D’Artagnan no reflexionó que conocía a la bonita mercera desde hacía tres horas, que no le debía a él nada más que un poco de gratitud por haberla liberado de los hombres perversos que querían raptarla, y que ella no le había prometido nada. Se miró como un amante ultrajado, traicionado, escarnecido; la sangre y la cólera le subieron al rostro, resolvió aclararlo todo.
La joven mujer y el joven hombre se habían dado cuenta de que los seguían, y habían doblado el paso.
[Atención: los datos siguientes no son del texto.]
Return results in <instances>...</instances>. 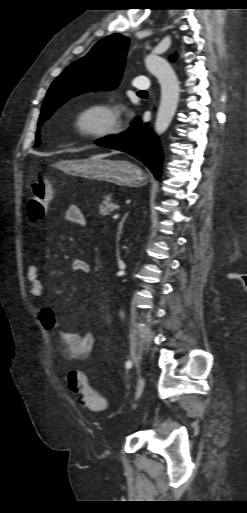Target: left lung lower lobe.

D’Artagnan tomó carrera, los sobrepasó, luego volvió sobre ellos en el momento en que se encontraban ante la Samaritaine, alumbrada por un reverbero que proyectaba su claridad sobre toda aquella parte del puente.
D’Artagnan se detuvo ante ellos, y ellos se detuvieron ante él.
-¿Qué queréis, señor? - preguntó el mosquetero retrocediendo un paso y con un acento extranjero que probaba a D’Artagnan que se había equivocado en una parte de sus conjeturas.
-¡No es Aramis! - exclamó.
-No, señor, no soy Aramis, y por vuestra exclamación veo que me habéis tomado por otro, y os perdono.
-¡Vos me perdonáis! - exclamó D’Artagnan. -Sí - respondió el desconocido-. Dejadme, pues, pasar, porque nada tenéis conmigo.
-Tenéis razón, señor - dijo D’Artagnan-, nada tengo con vos, sí con la señora.
-¡Con la señora! Vos no la conocéis - dijo el extranjero.
-Os equivocáis, señor, la conozco.
-¡Ah! - dijo la señora Bonacieux con un tono de reproche-. ¡Ah, señor! Tenía yo vuestra palabra de militar y vuestra fe de gentilhombre; esperaba contar con ellas.
-Y yo, señora - dijo D’Artagnan embarazado-. Me habíais prometido.
-Tomad mi brazo, señora - dijo el extranjero-, y continuemos nuestro camino.